Oficina OLE de Literatura Eletrônica
Centro de Investigação sobre a cultura ea língua eletrônica e digital
epistemologia da cultura digital
New analfabetismi
Lello Masucci
Para fazer uma obra de Literatura Eletrônica [1] não há necessidade de habilidades específicas:
- Conhecimento de línguas que o computador possa entender (por exemplo, Python, Java, Javascript, HTML, SQL, XML, ActionScript, ajax, C, C + + etc.)
- O conhecimento de diversos sistemas operacionais relacionados com a diversidade das plataformas, nas quais o LE é utilizado.
- Conhecimento de dispositivos eletrônicos que estão na base da comunicação e sua implementação dentro de caminhos estéticos.
- Conhecimento de redes de comunicação entre os dispositivos e principalmente a Internet.
- O conhecimento dos processos de transformação relacionados com a criação de produtos artísticos.

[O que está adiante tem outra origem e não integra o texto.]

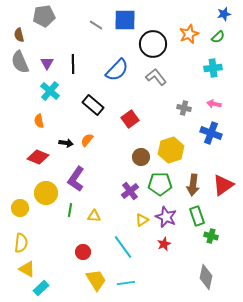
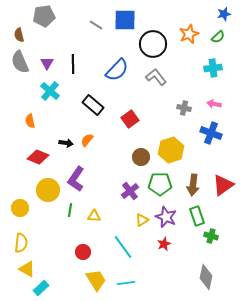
orange semicircle at (39, 121): moved 9 px left
yellow circle at (46, 193): moved 2 px right, 3 px up
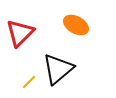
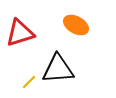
red triangle: rotated 28 degrees clockwise
black triangle: rotated 36 degrees clockwise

Toda obra de LE é composta de cenas, acontecimentos, comportamentos, ações, objetos (incluindo objetos também há texto). Através desses conceitos são implementadas as atividades de entrada, saída de rede, que são a base para a implementação de cada LE produto. Estes produtos especiais, que dão origem a cultura digital e arte digital (a arte contemporânea real), são projetados por meio de roteiros, storyboards e fluxogramas que destacam os processos, possibilidades, transformações para alcançar resultados através da interfaces que permitem a interação entre homem e máquina. Estes documentos são preparatórias para a criação de LE e representam a pele. A interface tem, em sua expressão gráfica, os objetos que possibilitam os objectivos do programa. Tudo o que aparece durante o uso do programa é a parte visível do trabalho, mas a parte visível é apenas possível se houver uma parte invisível que produz tanto a interface que o programa do motor, isto é, as listas de programas que regula 'entrada e a saída do sistema digital (computador). Estes programação listados podem ser consideradas como as entrelinhas do produto digital.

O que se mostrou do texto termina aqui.